Is South Asia’s student mobility market set for growth?

“The state of student mobility from South Asia to the UK has been a nearly endless series of bad news since 2011, but green shoots in Bangladesh suggest that the region be set for growth again”

The following is an extract from the British Council’s Education in East Asia – By the Numbers report, ‘Is South Asia’s student mobility market set for growth?’, written by Jeremy Chan, Regional Head of Research and Consultancy, East Asia at the British Council. The British Council’s Services for International Education Marketing (SIEM) team helps UK institutions refine their internationalisation strategies to succeed in East Asia and around the globe. The full report is available to registered members of the British Council website here.

The state of student mobility from South Asia to the UK has been a nearly endless series of bad news since 2011, but green shoots in Bangladesh suggest that the region may have bottomed out and be set for growth again. This rebound comes not a moment too soon – and perhaps two years too late – as South Asia will be the most important growth market for international student mobility for the foreseeable future and has already recorded rapid rises in enrolments in Australia, the US and Canada since 2013. The UK cannot afford to fall any further behind.

“This rebound comes not a moment too soon – and perhaps two years too late – as South Asia will be the most important growth market for international student mobility for the foreseeable future”

For the UK, the South Asia region has made for a wild ride since 2009, when issuance of long-term UK study visas began to surge, only to collapse again two years later. Today, the region issues some 40 per cent fewer visas than it did in 2005, and more than 80 per cent fewer visas than it did at its peak in the middle of 2010. Demand for UK education continues to decline in four of the five countries in the region – India, Pakistan, Sri Lanka and Nepal – albeit at a slowing rate. More encouragingly, strong growth in demand for UK education from Bangladesh in 2014 points to glimmers of light at the end of the tunnel for the region as a whole.

Reasons for (cautious) optimism

It goes without saying that today’s visa applicants are tomorrow’s students, which means that new enrolments from South Asia at UK institutions have almost certainly continued to decline in 2014/15 on the back of falling numbers of applications for UK study visas. However, growth could rebound in time for the 2015/16 cohort, although even in this slightly optimistic scenario, mobility to the UK will return to growth more than two years after the South Asia market began to recover in other major English speaking host destination countries. This suggests that UK market share will not necessarily improve even with a rebound in enrolments – a function of both the severe decline in South Asia’s outbound student mobility market to the UK from 2011-14, as well as the more rapid increase in enrolments from the region in Australia, the US and Canada in recent years.

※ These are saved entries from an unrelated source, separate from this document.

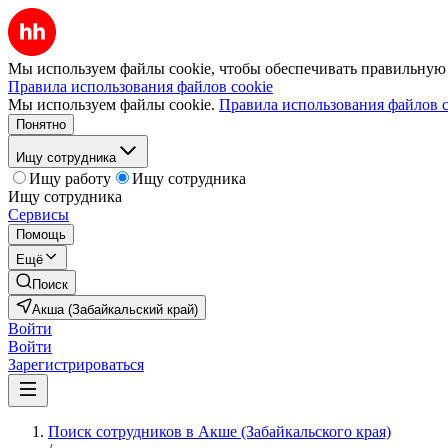
Мы используем файлы cookie, чтобы обеспечивать правильную р
Правила использования файлов cookie
Мы используем файлы cookie.
Правила использования файлов c
Понятно
Ищу сотрудника
Ищу работу
Ищу сотрудника
Ищу сотрудника
Сервисы
Помощь
Ещё
Поиск
Акша (Забайкальский край)
Войти
Войти
Зарегистрироваться
Поиск сотрудников в Акше (Забайкальского края)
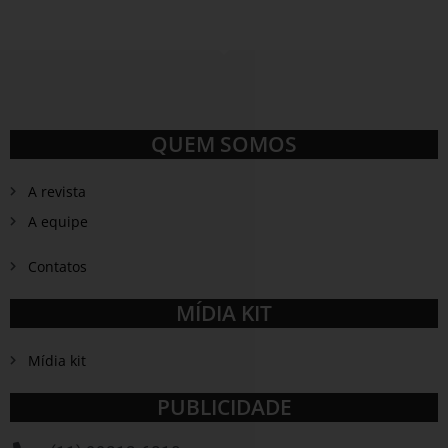
QUEM SOMOS
A revista
A equipe
Contatos
MÍDIA KIT
Mídia kit
PUBLICIDADE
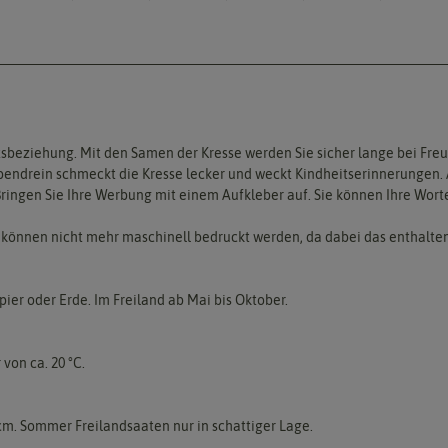
sbeziehung. Mit den Samen der Kresse werden Sie sicher lange bei Freu
bendrein schmeckt die Kresse lecker und weckt Kindheitserinnerungen. Au
ingen Sie Ihre Werbung mit einem Aufkleber auf. Sie können Ihre Wort
e können nicht mehr maschinell bedruckt werden, da dabei das enthalte
ier oder Erde. Im Freiland ab Mai bis Oktober.
von ca. 20 °C.
cm. Sommer Freilandsaaten nur in schattiger Lage.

Indeed, Australia has reported especially strong growth in enrolments from all of South Asia in 2014, while the U.S. and Canada have seen overall increases from the region in 2013/14 – and Bangladesh in particular. The strong growth in enrolments from Bangladesh across all major markets suggests that its outbound student market is indeed growing faster than other countries in South Asia, with the ‘push’ factors for students from Bangladesh perhaps outweighing the ‘pull’ factors in any given host destination country.

“For the UK, in other words, a rebound in Bangladesh may only be a function of a rising tide lifting all boats”

For the UK, in other words, a rebound in Bangladesh may only be a function of a rising tide lifting all boats; UK market share will tell the full story of how the UK education offer stacks up against the competition. On this front, the latest visa application data suggests that the UK continued to lose ground in 2013/14 but may have recovered a bit in 2014/15 – after more than three years of consecutive decline in issuance of new long-term UK study visas to students in Bangladesh, its outbound student market returned to growth in 2014 and has increased at an annual rate of nearly 25 per cent through the first three quarters of 2014, according to data from the Home Office.